Fifteen Dead in Baghdad Blasts; Violence Rising
Sameer N. Yacoub, The Associated Press
Baghdad - Bombs exploded at a bus station and a small market in Baghdad, killing 15 people Tuesday in an increase in bloodshed in the Iraqi capital after a week of relative calm, police and hospital officials said.
Victim is assisted Tuesday after being wounded in a bomb explosion in Baghdad. (Photo: Karim Kadim / AP)
U.S. officials say attacks in Baghdad average about four a day - down nearly 90 percent from levels of late 2006, when Shiite-Sunni fighting was at its high point and just before the U.S. troop surge that helped bring down violence in the capital.
Tuesday's blasts came a day after a series of bombings killed 10 people and wounded 40 more, underscoring the threat still posed by extremists.
Other attacks also took place in Mosul, where violence has spiked in recent months.
In Baghdad, a bomb hidden under a car blew up at a bus depot in the predominantly Shiite neighborhood of Mashtal on the east side, killing 11 people, including two women. Twenty-one were wounded in the attack, authorities said.

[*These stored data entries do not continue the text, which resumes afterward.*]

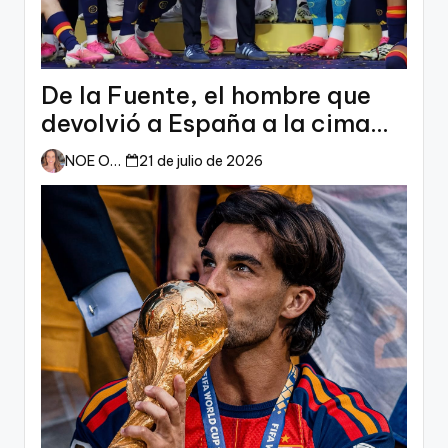
De la Fuente, el hombre que
devolvió a España a la cima
del mundo
NOE ORTIZ
21 de julio de 2026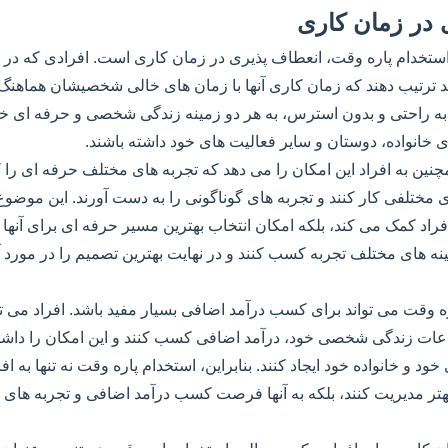
 در زمان کاری
استخدام پاره وقت، انعطاف پذیری در زمان کاری است. افرادی که در 
 ترتیب دهند که زمان کاری آنها با زمان های خالی شخصیشان هماهنگ 
ه به راحتی و بدون استرس، به هر دو زمینه زندگی شخصی و حرفه ای خو
ای خانواده، دوستان و سایر فعالیت های خود داشته باشند.
نین به افراد این امکان را می دهد که تجربه های مختلف حرفه ای را ک
ی مختلفی کار کنند و تجربه های گوناگونی را به دست آورند. این موضوع 
 کمک می کند، بلکه امکان انتخاب بهترین مسیر حرفه ای برای آنها را
مینه های مختلف تجربه کسب کنند و در نهایت بهترین تصمیم را در مورد 
ره وقت می تواند برای کسب درآمد اضافی بسیار مفید باشد. افراد می توا
ات زندگی شخصی خود، درآمد اضافی کسب کنند و این امکان را داشته 
ود و خانواده خود ایجاد کنند. بنابراین، استخدام پاره وقت نه تنها به اف
هتر مدیریت کنند، بلکه به آنها فرصت کسب درآمد اضافی و تجربه های 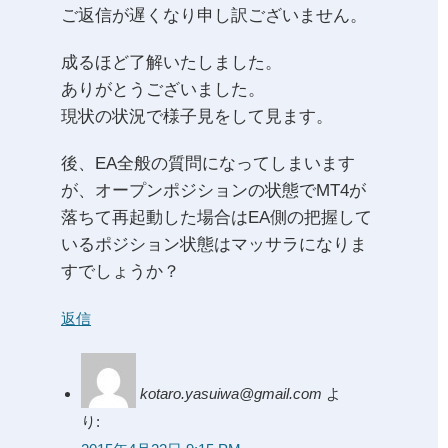
ご返信が遅くなり申し訳ございません。
成るほど了解いたしました。
ありがとうございました。
現状の状況で様子見をして見ます。
後、EA全般の質問になってしまいます
が、オープンポジションの状態でMT4が
落ちて再起動した場合はEA側の把握して
いるポジション状態はマッサラになりま
すでしょうか？
返信
kotaro.yasuiwa@gmail.com
よ
り: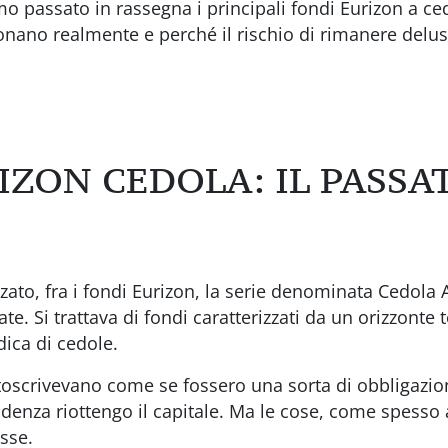
o passato in rassegna i principali fondi Eurizon a ced
nano realmente e perché il rischio di rimanere delusi
IZON CEDOLA: IL PASSA
to, fra i fondi Eurizon, la serie denominata Cedola A
cate. Si trattava di fondi caratterizzati da un orizzont
dica di cedole.
ttoscrivevano come se fossero una sorta di obbligazion
denza riottengo il capitale. Ma le cose, come spesso
sse.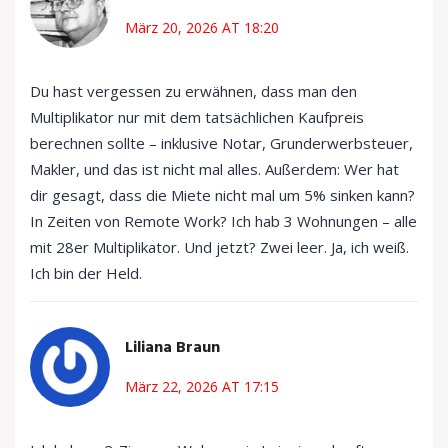
März 20, 2026 AT 18:20
Du hast vergessen zu erwähnen, dass man den
Multiplikator nur mit dem tatsächlichen Kaufpreis
berechnen sollte – inklusive Notar, Grunderwerbsteuer,
Makler, und das ist nicht mal alles. Außerdem: Wer hat
dir gesagt, dass die Miete nicht mal um 5% sinken kann?
In Zeiten von Remote Work? Ich hab 3 Wohnungen – alle
mit 28er Multiplikator. Und jetzt? Zwei leer. Ja, ich weiß.
Ich bin der Held.
Liliana Braun
März 22, 2026 AT 17:15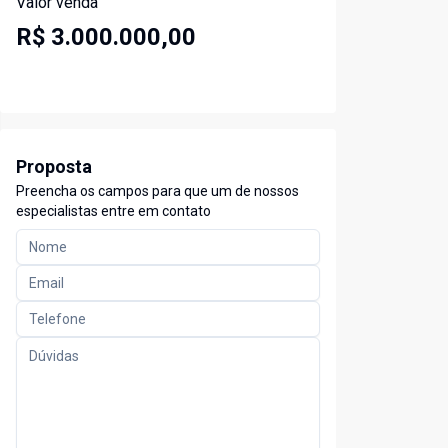
Valor venda
R$ 3.000.000,00
Proposta
Preencha os campos para que um de nossos
especialistas entre em contato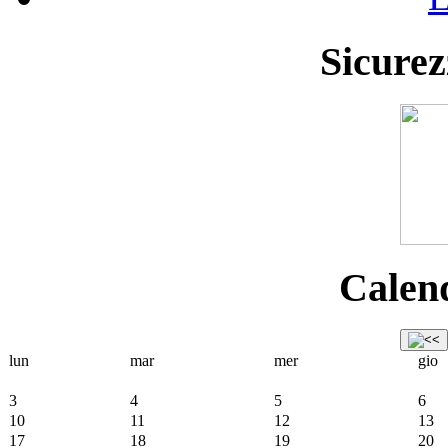
Sicurez
Calend
lun
mar
mer
gio
3
4
5
6
10
11
12
13
17
18
19
20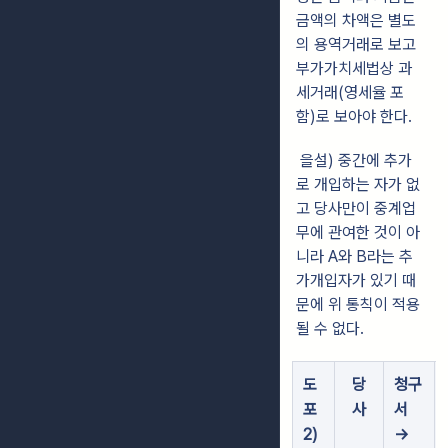
금액의 차액은 별도
의 용역거래로 보고
부가가치세법상 과
세거래(영세율 포
함)로 보아야 한다.
을설) 중간에 추가
로 개입하는 자가 없
고 당사만이 중계업
무에 관여한 것이 아
니라 A와 B라는 추
가개입자가 있기 때
문에 위 통칙이 적용
될 수 없다.
도
당
청구
포
사
서
2)
→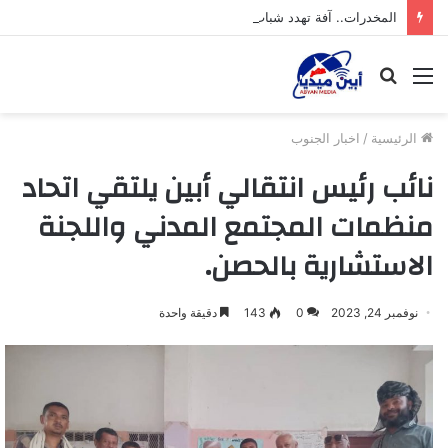
المخدرات.. آفة تهدد شباب محافظة أبين
القائمة
بحث
عن
الرئيسية
/
اخبار الجنوب
نائب رئيس انتقالي أبين يلتقي اتحاد
منظمات المجتمع المدني واللجنة
الاستشارية بالحصن.
نوفمبر 24, 2023
0
143
دقيقة واحدة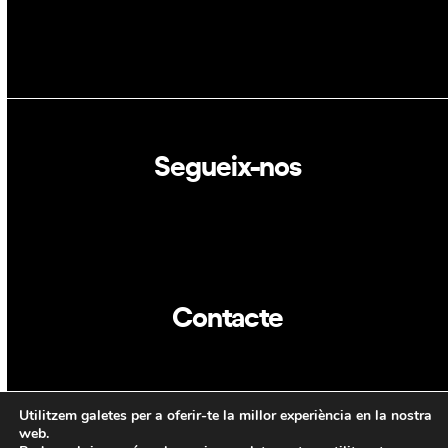
Segueix-nos
Linkedin
Twitter
Contacte
info@dca.cat
Utilitzem galetes per a oferir-te la millor experiència en la nostra
CAT
web.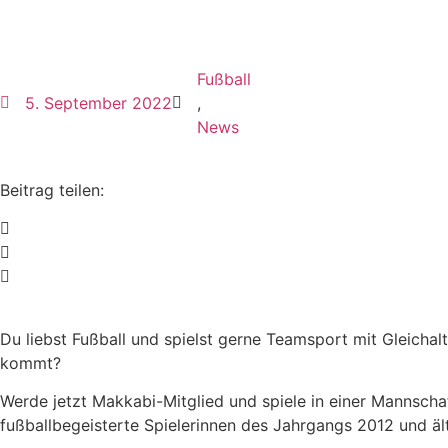
Fußball
5. September 2022
,
News
Beitrag teilen:
Du liebst Fußball und spielst gerne Teamsport mit Gleichal
kommt?
Werde jetzt Makkabi-Mitglied und spiele in einer Mannsch
fußballbegeisterte Spielerinnen des Jahrgangs 2012 und äl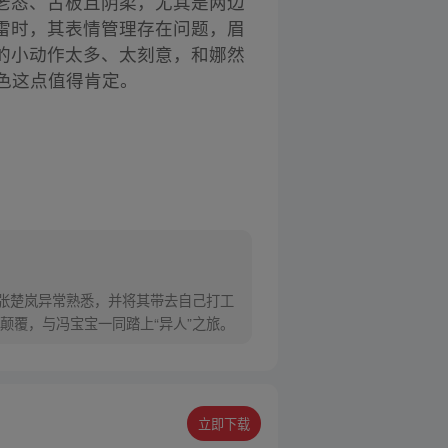
老态、古板且阴柔，尤其是两边
雷时，其表情管理存在问题，眉
的小动作太多、太刻意，和娜然
色这点值得肯定。
对张楚岚异常熟悉，并将其带去自己打工
颠覆，与冯宝宝一同踏上“异人”之旅。
立即下载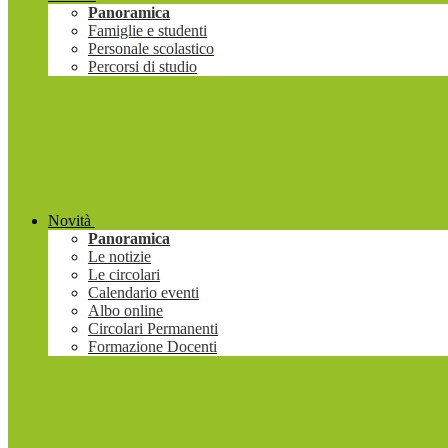
Panoramica
Famiglie e studenti
Personale scolastico
Percorsi di studio
Novità
Panoramica
Le notizie
Le circolari
Calendario eventi
Albo online
Circolari Permanenti
Formazione Docenti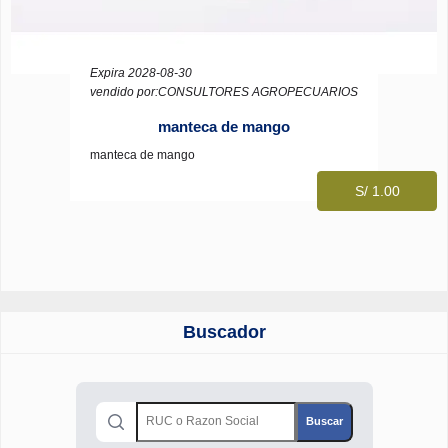
Expira 2028-08-30
vendido por:CONSULTORES AGROPECUARIOS
manteca de mango
manteca de mango
S/ 1.00
Buscador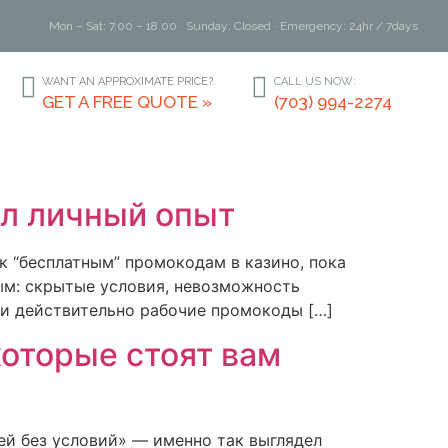
Mon – Sat: 7.00 – 18.00 · Sunday: Closed · Emergency: 24hr / 7days
WANT AN APPROXIMATE PRICE?
CALL US NOW:
GET A FREE QUOTE »
(703) 994-2274
ел личный опыт
к “бесплатным” промокодам в казино, пока
ым: скрытые условия, невозможность
ли действительно рабочие промокоды […]
оторые стоят вам
ей без условий» — именно так выглядел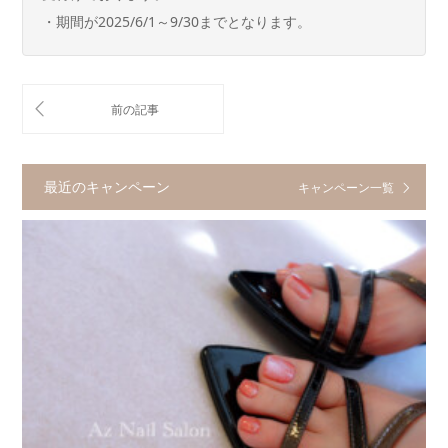
・期間が2025/6/1～9/30までとなります。
最近のキャンペーン
キャンペーン一覧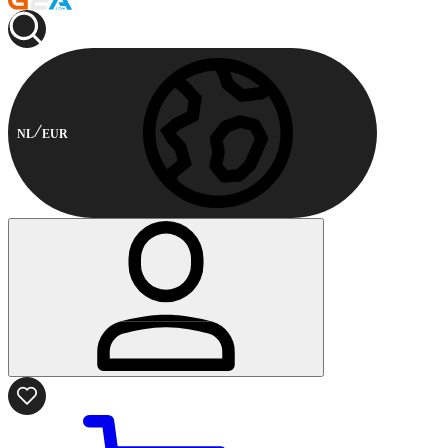
NL
EUR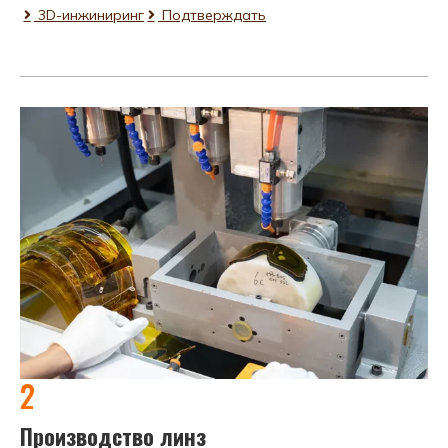
3D-инжиниринг
Подтверждать
2
Производство линз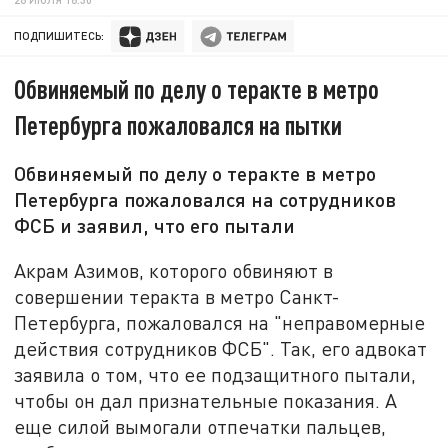
ПОДПИШИТЕСЬ:
Обвиняемый по делу о теракте в метро
Петербурга пожаловался на пытки
Обвиняемый по делу о теракте в метро
Петербурга пожаловался на сотрудников
ФСБ и заявил, что его пытали
Акрам Азимов, которого обвиняют в
совершении теракта в метро Санкт-
Петербурга, пожаловался на "неправомерные
действия сотрудников ФСБ". Так, его адвокат
заявила о том, что ее подзащитного пытали,
чтобы он дал признательные показания. А
еще силой вымогали отпечатки пальцев,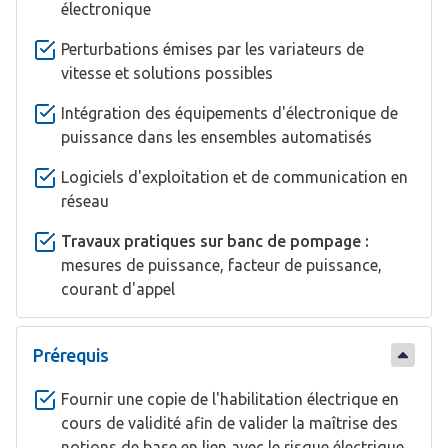
électronique
Perturbations émises par les variateurs de
vitesse et solutions possibles
Intégration des équipements d'électronique de
puissance dans les ensembles automatisés
Logiciels d'exploitation et de communication en
réseau
Travaux pratiques sur banc de pompage :
mesures de puissance, facteur de puissance,
courant d'appel
Prérequis
Fournir une copie de l'habilitation électrique en
cours de validité afin de valider la maîtrise des
notions de base en lien avec le risque électrique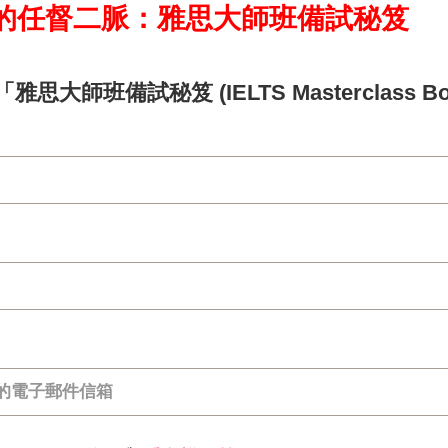
的任督二脈：雅思大師班備試秘笈
雅思大師班備試秘笈 (IELTS Masterclass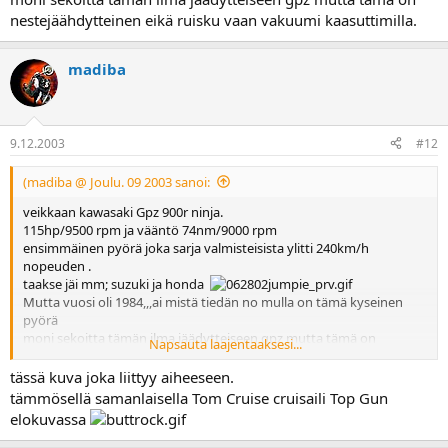
nestejäähdytteinen eikä ruisku vaan vakuumi kaasuttimilla.
madiba
9.12.2003
#12
(madiba @ Joulu. 09 2003 sanoi:
veikkaan kawasaki Gpz 900r ninja.
115hp/9500 rpm ja vääntö 74nm/9000 rpm
ensimmäinen pyörä joka sarja valmisteisista ylitti 240km/h
nopeuden .
taakse jäi mm; suzuki ja honda
Mutta vuosi oli 1984,,,ai mistä tiedän no mulla on tämä kyseinen
pyörä
moni sekoitta tämän ilma jäädytteiseen gpz mutta tämä on
Napsauta laajentaaksesi...
nestejäähdytteinen eikä ruisku vaan vakuumi kaasuttimilla.
tässä kuva joka liittyy aiheeseen.
tämmösellä samanlaisella Tom Cruise cruisaili Top Gun
elokuvassa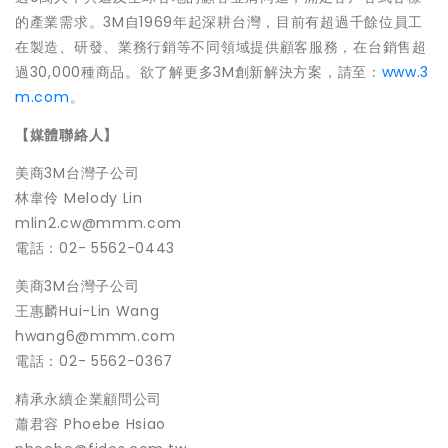
的產業需求。3M自1969年起深耕台灣，
目前有超過千餘位員工
在製造、研發、
業務行銷等不同領域提供顧客服務，在台銷售超
過30,000種商
品。欲了解更多3M創新解決方案，請至：
www.3
m.com
。
【媒體聯絡人】
美商3M台灣子公司
林韋伶 Melody Lin
mlin2.cw@mmm.com
電話：02- 5562-0443
美商3M台灣子公司
王惠麟Hui-Lin Wang
hwang6@mmm.com
電話：02- 5562-0367
精承永續企業顧問公司
蕭君容 Phoebe Hsiao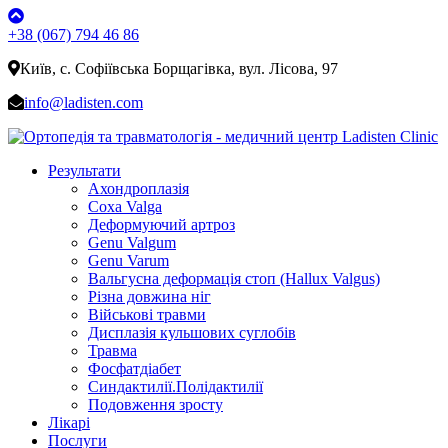
+38 (067) 794 46 86
Київ, с. Софіївська Борщагівка, вул. Лісова, 97
info@ladisten.com
Результати
Ахондроплазія
Coxa Valga
Деформуючий артроз
Genu Valgum
Genu Varum
Вальгусна деформація стоп (Hallux Valgus)
Різна довжина ніг
Військові травми
Дисплазія кульшових суглобів
Травма
Фосфатдіабет
Синдактилії.Полідактилії
Подовження зросту
Лікарі
Послуги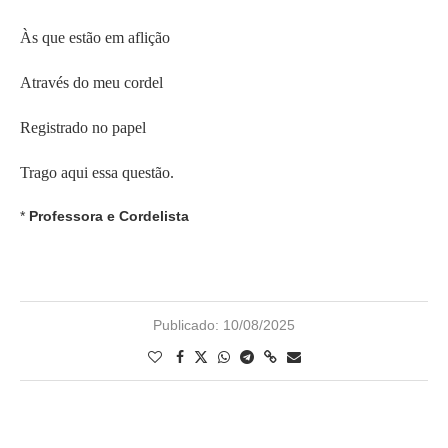
Às que estão em aflição
Através do meu cordel
Registrado no papel
Trago aqui essa questão.
*
Professora e Cordelista
Publicado:
10/08/2025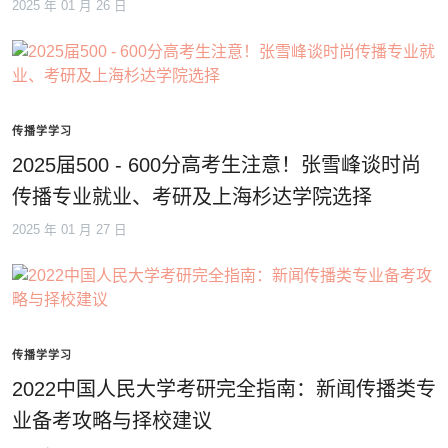
2025 年 01 月 26 日
传播学学习
2025届500 - 600分高考生注意！张雪峰谈时尚
传播专业就业、考研及上海杉达学院选择
2025 年 01 月 27 日
传播学学习
2022中国人民大学考研完全指南：新闻传播类专
业备考攻略与择校建议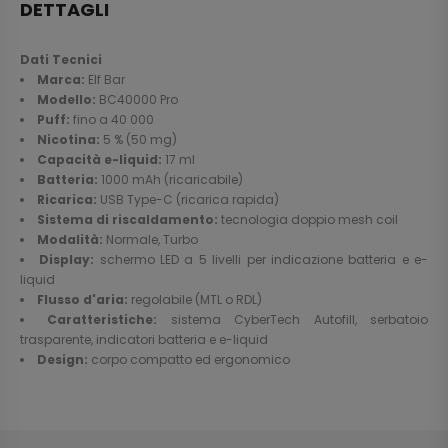
DETTAGLI
Dati Tecnici
Marca:
Elf Bar
Modello:
BC40000 Pro
Puff:
fino a 40 000
Nicotina:
5 % (50 mg)
Capacità e-liquid:
17 ml
Batteria:
1000 mAh (ricaricabile)
Ricarica:
USB Type-C (ricarica rapida)
Sistema di riscaldamento:
tecnologia doppio mesh coil
Modalità:
Normale, Turbo
Display:
schermo LED a 5 livelli per indicazione batteria e e-
liquid
Flusso d'aria:
regolabile (MTL o RDL)
Caratteristiche:
sistema CyberTech Autofill, serbatoio
trasparente, indicatori batteria e e-liquid
Design:
corpo compatto ed ergonomico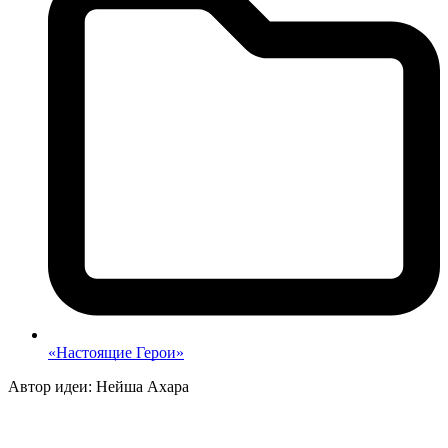
«Настоящие Герои»
Автор идеи: Нейша Ахара
p
p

In the northern Shiite-dominated district of Qahira, four people were killed and eight injured when a roadside bomb exploded near a market, police said.
Also Tuesday, one person died when a roadside bomb in central Baghdad targeted the convoy of a Shiite government official and former member of the Iraqi Governing Council.
Ahmed Shiyaa al-Barak, who currently serves as the head of a government real estate commission, escaped without injury. Five of his guards and four bystanders were injured, police said.
Assailants also gunned down a policeman in east Baghdad.
Meanwhile, in the northern city of Mosul, a suicide bomber rammed his car into a passing police patrol, injuring four officers, police said.
A roadside bomb killed one person and wounded another, while gunmen shot dead a civilian and a policeman in separate drive-by-shootings, officials said.
Also, an Iraqi soldier was injured when his patrol struck a roadside bomb, and a gunman wounded a policeman in a separate incident.
Elsewhere, a mortar shell struck a house in Madain, south of Baghdad, killing a woman and her two young children, police said.
Near the city of Tikrit, some 80 miles north of the capital, one civilian died in a road accident with coalition troops, the U.S. military said. A second Iraqi died after being rushed to an aid station.
Iraqi police said an American Humvee ran over four Iraqis while they were trying to hang a banner in the middle of a road, killing two.
The Iraqi officials spoke on condition of anonymity because they were not authorized to release information to the media.